<<<<

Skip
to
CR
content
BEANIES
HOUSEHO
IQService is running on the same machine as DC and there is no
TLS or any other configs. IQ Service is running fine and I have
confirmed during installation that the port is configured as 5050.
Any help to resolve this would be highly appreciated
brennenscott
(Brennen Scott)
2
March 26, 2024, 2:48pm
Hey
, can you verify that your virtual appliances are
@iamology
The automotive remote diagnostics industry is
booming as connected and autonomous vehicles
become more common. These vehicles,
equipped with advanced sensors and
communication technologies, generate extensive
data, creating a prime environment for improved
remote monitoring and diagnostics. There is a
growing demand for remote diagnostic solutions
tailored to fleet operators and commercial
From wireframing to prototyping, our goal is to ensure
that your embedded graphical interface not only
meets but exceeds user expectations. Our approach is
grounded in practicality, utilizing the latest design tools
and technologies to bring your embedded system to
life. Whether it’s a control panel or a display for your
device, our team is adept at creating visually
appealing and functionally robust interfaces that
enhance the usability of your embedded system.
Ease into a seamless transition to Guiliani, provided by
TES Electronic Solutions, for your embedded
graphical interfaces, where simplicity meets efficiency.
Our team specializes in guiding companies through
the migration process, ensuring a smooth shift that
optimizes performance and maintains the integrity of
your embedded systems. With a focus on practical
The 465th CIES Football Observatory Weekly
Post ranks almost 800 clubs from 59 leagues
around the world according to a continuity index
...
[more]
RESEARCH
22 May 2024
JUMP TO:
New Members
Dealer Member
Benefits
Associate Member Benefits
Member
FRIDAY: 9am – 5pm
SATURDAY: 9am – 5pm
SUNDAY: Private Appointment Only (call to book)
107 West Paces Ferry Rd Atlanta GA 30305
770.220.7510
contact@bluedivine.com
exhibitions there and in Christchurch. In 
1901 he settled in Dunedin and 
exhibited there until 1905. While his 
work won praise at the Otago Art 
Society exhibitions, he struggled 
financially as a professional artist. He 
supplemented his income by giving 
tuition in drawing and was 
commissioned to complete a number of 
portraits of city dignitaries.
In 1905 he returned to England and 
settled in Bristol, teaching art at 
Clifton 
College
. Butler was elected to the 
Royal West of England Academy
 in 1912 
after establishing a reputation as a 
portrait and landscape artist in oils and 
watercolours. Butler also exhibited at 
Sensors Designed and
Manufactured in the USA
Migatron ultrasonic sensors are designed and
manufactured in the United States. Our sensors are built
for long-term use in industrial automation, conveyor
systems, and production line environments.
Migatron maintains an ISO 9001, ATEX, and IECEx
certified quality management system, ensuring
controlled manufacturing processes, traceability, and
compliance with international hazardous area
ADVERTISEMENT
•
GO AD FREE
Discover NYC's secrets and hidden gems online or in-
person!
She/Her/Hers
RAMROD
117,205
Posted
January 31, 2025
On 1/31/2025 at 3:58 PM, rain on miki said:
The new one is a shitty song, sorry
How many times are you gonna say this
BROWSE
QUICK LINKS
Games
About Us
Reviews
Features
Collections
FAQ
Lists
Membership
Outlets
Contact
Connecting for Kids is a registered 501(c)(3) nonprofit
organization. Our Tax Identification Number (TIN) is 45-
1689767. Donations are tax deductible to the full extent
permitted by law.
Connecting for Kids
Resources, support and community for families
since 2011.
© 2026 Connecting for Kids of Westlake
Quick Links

>>>>

TASK TO CARRY OUT »
What this exercise asks for is every line of the data above with the word "artist".

ANSWER SPACE »
financially as a professional artist. He 
portrait and landscape artist in oils and 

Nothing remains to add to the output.